2.4.1.2 Cloth contour cost E
c
The cost function Ec controls the behavior of contours not labeled as “skin” so that the contours located inside the input contour as much as the cloth-skin displacement described in Section 2.3. Letting \({\mathcal {C}}_{\text {cloth}} = {\mathcal {C}} - \{ \text {skin} \}\), Ec is defined as the sum of cost terms for each clothing category, calculated based on contour distances:
$$ E_{\mathrm{c}} = \frac{1}{n_{{\mathcal{S}}_{\text{in}}}} \sum_{c\in {\mathcal{C}}_{\text{cloth}}} \sum_{\mathbf{p} \in {\mathcal{S}}_{\text{in,c}}} d_{\mathbf{p}}. $$
(5)
Here, let ds denote the signed Euclidean distance between p and \(\text {NN}_{{\mathcal {S}}_{\text {SMPL}}}(\mathbf {p})\), where the distance becomes positive if an input contour point p is outside of the contour of the corresponding SMPL contour point \(\text {NN}_{{\mathcal {S}}_{\text {SMPL}}}(\mathbf {p})\). Accordingly, our distance function dp which considering the cloth-skin displacement is defined as follows:
$$\begin{array}{@{}rcl@{}} && d_{\mathbf{p}} = \\ && \left\{ \begin{array}{ll} -\log \left(\text{pdf}_{c} \left(d_{\mathrm{s}} \right)+\epsilon\right) & \left(d_{\mathrm{s}} \geq \alpha_{\text{pdf}_{\text{c}}}\right)\\ \lambda_{l}(\alpha_{\text{pdf}_{c}} - d_{\mathrm{s}})-\log(\text{pdf}_{c}(\alpha_{\text{pdf}_{c}}) + \epsilon) & \left(d_{\mathrm{s}} < \alpha_{\text{pdf}_{c}}\right)\\ \end{array} \right., \end{array} $$
(6)
where ε is a small constant to avoid log(0)=− inf. Here, \(\text {pdf}_{c\in {\mathcal {C}}_{\text {cloth}}}\) denotes the truncated normal distribution modeled in Section 2.3, which returns the probability for a given cloth-skin displacement but truncated at \(\phantom {\dot {i}\!}\alpha _{\text {pdf}_{c}}\).

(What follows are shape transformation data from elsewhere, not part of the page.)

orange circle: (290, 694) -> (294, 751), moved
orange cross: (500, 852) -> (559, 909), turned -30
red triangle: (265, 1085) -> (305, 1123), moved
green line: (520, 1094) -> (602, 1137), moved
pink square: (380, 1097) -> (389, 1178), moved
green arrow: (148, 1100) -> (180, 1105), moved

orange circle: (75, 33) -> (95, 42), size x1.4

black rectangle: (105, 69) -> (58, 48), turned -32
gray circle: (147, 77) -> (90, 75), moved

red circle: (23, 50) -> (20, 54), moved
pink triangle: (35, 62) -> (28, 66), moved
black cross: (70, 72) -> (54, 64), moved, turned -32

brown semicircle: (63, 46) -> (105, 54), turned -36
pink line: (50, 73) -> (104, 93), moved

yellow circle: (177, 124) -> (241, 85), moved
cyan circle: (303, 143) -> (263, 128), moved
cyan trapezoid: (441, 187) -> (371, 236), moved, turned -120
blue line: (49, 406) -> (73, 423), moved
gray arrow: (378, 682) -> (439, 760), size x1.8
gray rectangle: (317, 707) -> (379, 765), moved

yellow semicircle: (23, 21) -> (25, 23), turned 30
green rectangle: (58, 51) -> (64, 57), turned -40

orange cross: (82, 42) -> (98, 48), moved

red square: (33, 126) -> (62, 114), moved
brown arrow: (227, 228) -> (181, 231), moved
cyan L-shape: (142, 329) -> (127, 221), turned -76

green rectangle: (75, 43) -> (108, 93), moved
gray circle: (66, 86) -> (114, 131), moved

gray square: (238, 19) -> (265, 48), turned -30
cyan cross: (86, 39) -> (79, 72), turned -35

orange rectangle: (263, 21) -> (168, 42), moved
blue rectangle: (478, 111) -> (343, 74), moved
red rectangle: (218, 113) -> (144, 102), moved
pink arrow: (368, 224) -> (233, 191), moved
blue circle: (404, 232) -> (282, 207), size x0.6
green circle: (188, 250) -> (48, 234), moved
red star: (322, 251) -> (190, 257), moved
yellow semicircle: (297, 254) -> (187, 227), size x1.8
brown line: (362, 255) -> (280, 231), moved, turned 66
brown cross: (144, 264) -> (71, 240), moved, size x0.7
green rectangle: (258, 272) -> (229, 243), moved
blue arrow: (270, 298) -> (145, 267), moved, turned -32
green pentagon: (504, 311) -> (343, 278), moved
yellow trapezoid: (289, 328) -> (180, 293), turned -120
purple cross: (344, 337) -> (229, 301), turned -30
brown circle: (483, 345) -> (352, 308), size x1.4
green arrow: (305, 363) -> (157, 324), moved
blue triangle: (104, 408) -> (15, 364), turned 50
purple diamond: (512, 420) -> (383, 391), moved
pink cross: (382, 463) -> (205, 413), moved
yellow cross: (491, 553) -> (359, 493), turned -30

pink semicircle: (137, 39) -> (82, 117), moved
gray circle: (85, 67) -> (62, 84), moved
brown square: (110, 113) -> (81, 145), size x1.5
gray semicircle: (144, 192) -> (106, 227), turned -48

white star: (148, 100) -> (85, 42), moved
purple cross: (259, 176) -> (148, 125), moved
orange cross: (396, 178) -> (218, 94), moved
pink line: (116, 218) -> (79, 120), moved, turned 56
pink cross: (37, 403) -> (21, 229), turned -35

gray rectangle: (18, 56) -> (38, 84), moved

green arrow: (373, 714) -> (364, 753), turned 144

We also define a function when ds is smaller than \(\phantom {\dot {i}\!}\alpha _{\text {pdf}_{c}}\) using the Euclidean distance weighted by λl to penalize the SMPL contour points outside the input silhouette. In the cost function, dp forms the negative log-likelihood. Therefore Ec serves to change the SMPL parameters so that the contour displacement fits the pre-constructed displacement model.